MARIEKE DE HOON : L’important dans la discussion a toujours été de savoir s’il s’agira d’un tribunal international ou d’un tribunal relevant de la juridiction ukrainienne ? Ce point est extrêmement important en raison de la question de l’immunité. Le crime d’agression constitue un crime de leadership, ce qui signifie qu’il se concentre sur ceux qui sont au pouvoir, politiquement ou militairement, pour décider de planifier, de préparer et d’exécuter le crime d’agression. En l’occurrence le président russe Vladimir Poutine, le ministre des Affaires étrangères Serguei Lavrov et le ministre de la Défense Sergueï Shoïgu. Ici, Poutine et Lavrov tomberaient sous le coup de ce que l’on appelle « l’immunité du chef d’État ». Cette immunité est traditionnellement reconnue par le droit international, mais probablement pas devant un tribunal international. Cependant, nous disposons de très peu de jurisprudence sur les critères de leadership et sur ce que signifient exactement la préparation, la planification, l’exécution, etc. De nombreux autres responsables ont été impliqués dans la planification d’opérations militaires qui pourraient relever du crime d’agression. Par exemple, l’opération militaire passant par le Belarus pour attaquer l’Ukraine. La question est donc de savoir s’il s’agira d’un tribunal national, ukrainien, éventuellement soutenu par d’autres États, ou s’il s’agira d’un tribunal international.
L’un des Ukrainiens participant aux négociations m’a dit : « Ce n’est pas un tribunal ukrainien. Il a été créé sur la base d’un accord bilatéral avec le Conseil de l’Europe, il a une personnalité juridique internationale et applique le droit international. » Dans quelle mesure ce tribunal serait-il donc international ?
Je pense que la voie idéale pour ceux qui veulent qu’il soit reconnu comme un tribunal international – maintenant qu’il est établi par un accord entre l’Ukraine et le Conseil de l’Europe - est, espérons-le, que beaucoup d’autres États rejoignent ce tribunal, le reconnaissent ou en deviennent membres. C’est ce qui s’est passé avec le Tribunal de Nuremberg. Le Tribunal de Nuremberg a d’abord été créé par quatre États vainqueurs, mais 19 autres États y ont rapidement adhéré et, par la suite, l’Assemblée générale des Nations unies a adopté une résolution visant à le reconnaître. Je pense que c’est la meilleure voie à suivre, étant donné qu’il est établi en vertu du droit ukrainien et qu’il bénéficie déjà de l’aura internationale régionale du Conseil de l’Europe. Pour l’instant, il ne semble pas avoir la majorité des deux tiers requise à l’Assemblée générale des Nations unies, car la Russie est un acteur important dans le monde et de nombreux États estiment que cette guerre n’est pas la leur.

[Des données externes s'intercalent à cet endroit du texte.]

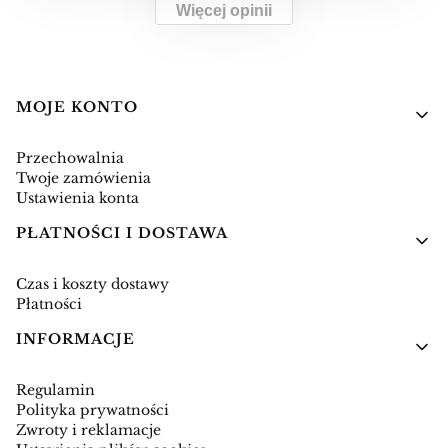
Więcej opinii
Linki w stopce
MOJE KONTO
Przechowalnia
Twoje zamówienia
Ustawienia konta
PŁATNOŚCI I DOSTAWA
Czas i koszty dostawy
Płatności
INFORMACJE
Regulamin
Polityka prywatności
Zwroty i reklamacje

Vous avez dit qu’il n’y avait pas de jurisprudence mais que l’Ukraine a déjà engagé des poursuites pour le crime d’agression, et que nous pouvons nous référer à Nuremberg...
Il existe une jurisprudence, en particulier à Nuremberg et à Tokyo. L’Ukraine a engagé des poursuites au titre du crime d’agression, en vertu d’une disposition différente de celle qui est internationalement reconnue. Mais je pense que la jurisprudence développée par l’Ukraine pourrait être utile. Les juges du tribunal seront très attentifs à ce qu’il suive au plus près l’interprétation internationalement établie du crime d’agression, pour permettre à d’autres États de s’y joindre et pour que ce tribunal ait cette légitimité en tant que tribunal international.

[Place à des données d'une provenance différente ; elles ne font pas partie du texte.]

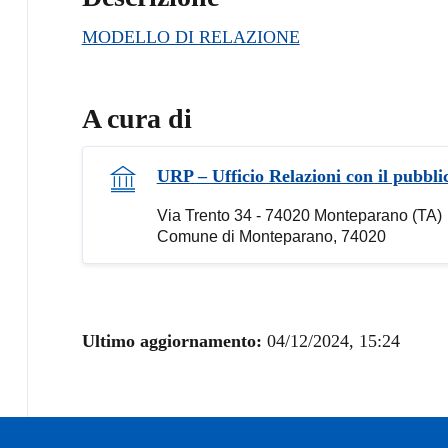
MODELLO DI RELAZIONE
A cura di
URP – Ufficio Relazioni con il pubbli
Via Trento 34 - 74020 Monteparano (TA)
Comune di Monteparano, 74020
Ultimo aggiornamento:
04/12/2024, 15:24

Vous indiquez que plusieurs dirigeants pourraient être traduits devant ce tribunal, et vous mentionnez la Biélorussie. Peut-il concerner d’autres personnes que les dirigeants russes ? Des dirigeants de la Biélorussie ? Des dirigeants de la Corée du Nord ?
Il sera très important de voir quelle est la formulation exacte du statut du tribunal, et s’il contient des dispositions qui en font un tribunal faisant en sorte que seuls les agresseurs russes peuvent être poursuivis, ou s’il s’agit d’un tribunal « d’agression contre l’Ukraine », ce qui signifie que tous ceux qui en sont responsables peuvent être poursuivis. Ce dernier groupe inclurait certainement les Bélarussiens, et potentiellement aussi les Nord-Coréens. Il s’agirait toujours d’un crime de leadership. Il s’agirait toujours de ceux qui sont en position de planifier, de préparer, d’exécuter, etc. Il est très important que le Belarus comprenne qu’il ne s’agit pas seulement de « complicité », ni d’avoir « aidé et encouragé ». Si vous lisez la disposition relative à l’agression de la Cour pénale internationale (CPI) – basée sur une résolution de l’Assemblée générale de 1974 dans laquelle la Russie, soit dit en passant, a été un négociateur très important – le fait de laisser un autre État utiliser votre territoire pour commettre une agression est considéré comme un acte d’agression à part entière.
Nous avons l’impression de tourner en rond depuis un certain temps, après maintes tentatives de constituer une base de soutien politique et discussions sur de nombreux détails. Comment en sommes-nous finalement arrivés à cette décision ?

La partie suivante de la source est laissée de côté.